それもこれも、すべてはジョニー・デップのおかげだった。
ジョニー・デップがルイ15世を演じる、それもフランス語を喋り、フランス革命の重要な時期に生きた国王を演じる、周りをフランスの役者さんに囲まれて・・・といういくぶんバイアスのかかった動機から始まった。
ただし、この物語をジョニーを擁してハリウッドが製作し、全員が英語を喋り散らす最悪の状況は避けられただろう・・くらいの消極的容認があったのも一方の事実だった。

本作の真髄はそんなところにはなかった、まことに不勉強だった我が身を今は恥じている。
本シネマは、監督・主演のマイウェンのシネマだったことに気づいた、封建社会の底辺から這い上がり人生を謳歌した一人の女性闘士がテーマの痛快歴史物語だった。
もしかして、ジャンヌ・デュ・バリーはフランスでは著名なのだろうが、おそらく世界規模になるとぼくのような凡人は彼女のことなど知る由もないのだろう、国王の愛人という立場自体がもはや死語になっている現在ではなおさらだ。

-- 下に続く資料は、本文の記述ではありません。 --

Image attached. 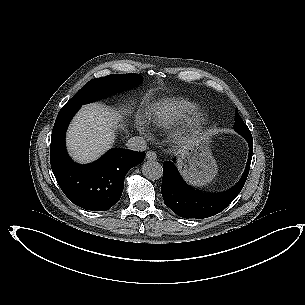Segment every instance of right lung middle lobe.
<instances>
[{
    "label": "right lung middle lobe",
    "instance_id": "obj_1",
    "mask_svg": "<svg viewBox=\"0 0 305 305\" xmlns=\"http://www.w3.org/2000/svg\"><path fill=\"white\" fill-rule=\"evenodd\" d=\"M141 82L139 74H112L96 78L85 84L64 108L79 109L81 105L105 98L115 91H126Z\"/></svg>",
    "mask_w": 305,
    "mask_h": 305
}]
</instances>
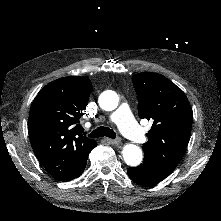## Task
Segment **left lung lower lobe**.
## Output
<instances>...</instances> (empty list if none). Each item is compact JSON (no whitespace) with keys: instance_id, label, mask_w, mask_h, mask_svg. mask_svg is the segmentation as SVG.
Returning a JSON list of instances; mask_svg holds the SVG:
<instances>
[{"instance_id":"left-lung-lower-lobe-1","label":"left lung lower lobe","mask_w":221,"mask_h":221,"mask_svg":"<svg viewBox=\"0 0 221 221\" xmlns=\"http://www.w3.org/2000/svg\"><path fill=\"white\" fill-rule=\"evenodd\" d=\"M127 173L133 181L145 186L155 185L170 174L154 165L147 158H144L140 166L129 168Z\"/></svg>"}]
</instances>
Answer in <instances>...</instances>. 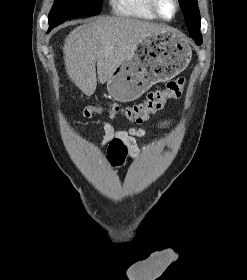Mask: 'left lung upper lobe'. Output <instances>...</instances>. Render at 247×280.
Returning <instances> with one entry per match:
<instances>
[{"label":"left lung upper lobe","mask_w":247,"mask_h":280,"mask_svg":"<svg viewBox=\"0 0 247 280\" xmlns=\"http://www.w3.org/2000/svg\"><path fill=\"white\" fill-rule=\"evenodd\" d=\"M180 5L184 14L186 25L192 34L201 37L200 33V14L198 9L197 0H180Z\"/></svg>","instance_id":"5c2ea615"}]
</instances>
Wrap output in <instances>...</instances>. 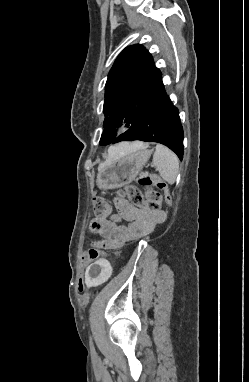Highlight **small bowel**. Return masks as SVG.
Listing matches in <instances>:
<instances>
[{"instance_id":"small-bowel-1","label":"small bowel","mask_w":249,"mask_h":382,"mask_svg":"<svg viewBox=\"0 0 249 382\" xmlns=\"http://www.w3.org/2000/svg\"><path fill=\"white\" fill-rule=\"evenodd\" d=\"M115 206L116 214L111 217L96 216L90 225L91 231L102 237L100 246L108 249L120 247L150 234L166 217L163 211L156 212L135 207L124 198H117ZM121 221L128 224L122 225Z\"/></svg>"}]
</instances>
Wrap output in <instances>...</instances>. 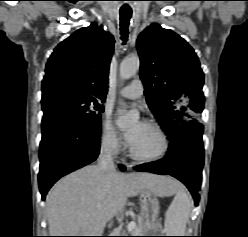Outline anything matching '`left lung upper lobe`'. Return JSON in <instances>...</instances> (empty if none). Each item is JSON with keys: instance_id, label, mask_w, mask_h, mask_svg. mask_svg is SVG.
<instances>
[{"instance_id": "obj_1", "label": "left lung upper lobe", "mask_w": 248, "mask_h": 237, "mask_svg": "<svg viewBox=\"0 0 248 237\" xmlns=\"http://www.w3.org/2000/svg\"><path fill=\"white\" fill-rule=\"evenodd\" d=\"M140 77L149 108L171 139L184 125L199 122L204 109V73L193 48L178 34L151 24L137 39Z\"/></svg>"}]
</instances>
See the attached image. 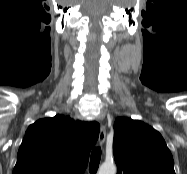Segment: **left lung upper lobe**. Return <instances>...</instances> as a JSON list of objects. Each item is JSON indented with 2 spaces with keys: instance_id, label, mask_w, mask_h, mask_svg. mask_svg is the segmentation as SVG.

シネマはフランス革命直前の華やかで豪勢な王宮生活が描かれ、そこに異分子として入り込むジャンヌの闘いが全編を貫く。
そこに現代の富の格差に抑圧される数多くの人たちの悲痛な想いが重なって浮かび上がってくる。

ジョニー・デップで観客を呼び込み、すべての差別、格差に抵抗するフランスを世界に示すマイウェン。
その思想の尊さもさることながら、美しい映像とエスプリの数々を従えた国王とジャンヌとの真の愛、シネマそのものも上質だった。